Rock is Dead They Say . . .
All great rock music was recorded by the time John Bonham died. Or was it?
Stacy McCain contends that, “All great rock music was recorded by the time John Bonham died.” Craig Henry can’t think of any counterexamples and proclaims, “25 September 1980. The real day the music died.”
But that’s surely not right?
To be sure, there’s merit to this assertion. Van Halen, AC/DC, Pink Floyd, Bob Seger and even REO Speedwagon, Cheap Trick, Billy Joel, and Tom Petty released their seminal albums in 1979 or 1980 and never matched their peak after that point. Lynyrd Skynyrd’s plane crash came in 1977. The Eagles broke up in 1980. Styx jumped the shark in 1981.

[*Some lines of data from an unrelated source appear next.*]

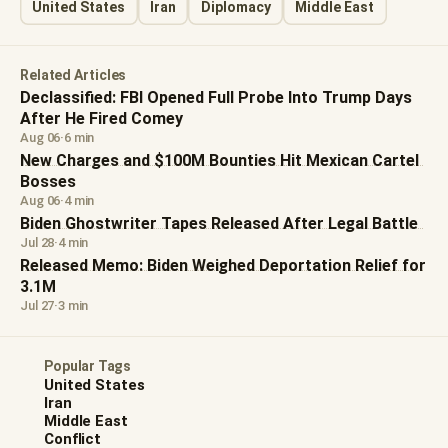
United States
Iran
Diplomacy
Middle East
Related Articles
Declassified: FBI Opened Full Probe Into Trump Days
After He Fired Comey
Aug 06
·
6 min
New Charges and $100M Bounties Hit Mexican Cartel
Bosses
Aug 06
·
4 min
Biden Ghostwriter Tapes Released After Legal Battle
Jul 28
·
4 min
Released Memo: Biden Weighed Deportation Relief for
3.1M
Jul 27
·
3 min
Popular Tags
United States
Iran
Middle East
Conflict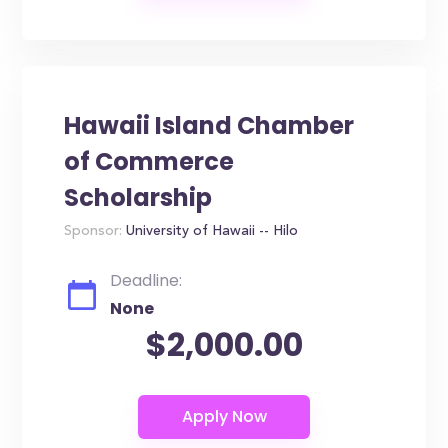
Hawaii Island Chamber
of Commerce
Scholarship
Sponsor:
University of Hawaii -- Hilo
Deadline:
None
$2,000.00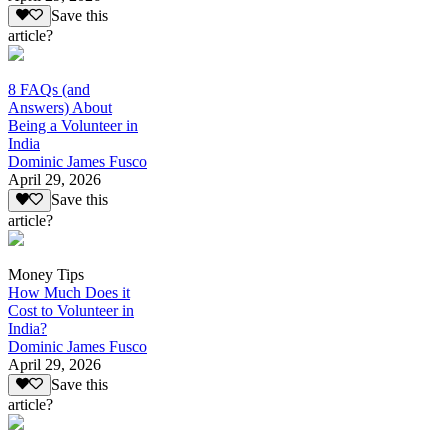
Save this
article?
8 FAQs (and
Answers) About
Being a Volunteer in
India
Dominic James Fusco
April 29, 2026
Save this
article?
Money Tips
How Much Does it
Cost to Volunteer in
India?
Dominic James Fusco
April 29, 2026
Save this
article?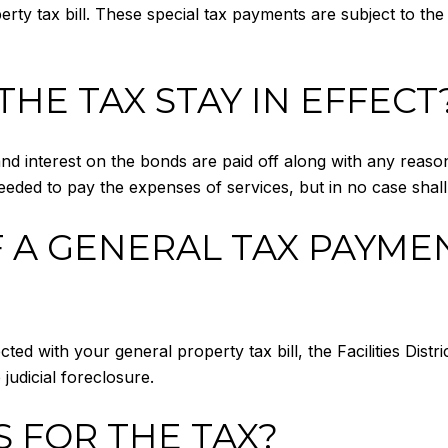
erty tax bill. These special tax payments are subject to the
HE TAX STAY IN EFFECT
l and interest on the bonds are paid off along with any reaso
s needed to pay the expenses of services, but in no case sha
 A GENERAL TAX PAYME
ted with your general property tax bill, the Facilities Distr
udicial foreclosure.
S FOR THE TAX?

I hate rap, the pop form that has dominated the last quarter century or so and, in any case, it’s not rock and roll.
But REM, for example, put out some great music throughout the 1980s. Journey’s best album, “Escape,” came out in 1982. ZZ Top had some solid albums in the 1980s, although their best, “Deguello,” was released in 1979. Nirvana’s “Smells Like Teen Spirit,” which I personally think dreadful, usually makes the upper reaches of the “best rock song ever” lists. It was released in 1991. There have been plenty of great ballads throughout the years, of course. Train’s “Drops of Jupiter” (2001) is a relatively recent example.
That’s some pretty weak tea, though, compared to the best music from 1956-1980.
Then again, this is almost certainly old fogeyism. Most of us form our strongest attachments to music during the period from, say, junior high to college graduation. After that, we tend to like new songs that remind us of stuff from those days.
What’s long fascinated me, with the passage of time, is comparative distances. For example, when I was seriously forming my musical tastes, the Beatles were already “classic rock” and the earliest British Invasion stuff, from 1964 or so, was considered old. The rock and roll of the mid- and late-1950s was already spawning nostalgia like Buddy Holly movies and the “Happy Days” television series. The music I was listening to then is now much, much older than even Buddy Holly was then.
UPDATE: Bernard Finel suggests several possibilities:
Aside from the amazing groups/acts already active from before 1980 — such as the Rolling Stones, Queen, David Bowie, X, Rush, and the Clash — that continued to make superb music… you have dozens of brilliant bands since, including unambiguously great rock groups like U2, REM, Green Day, etc. etc. etc.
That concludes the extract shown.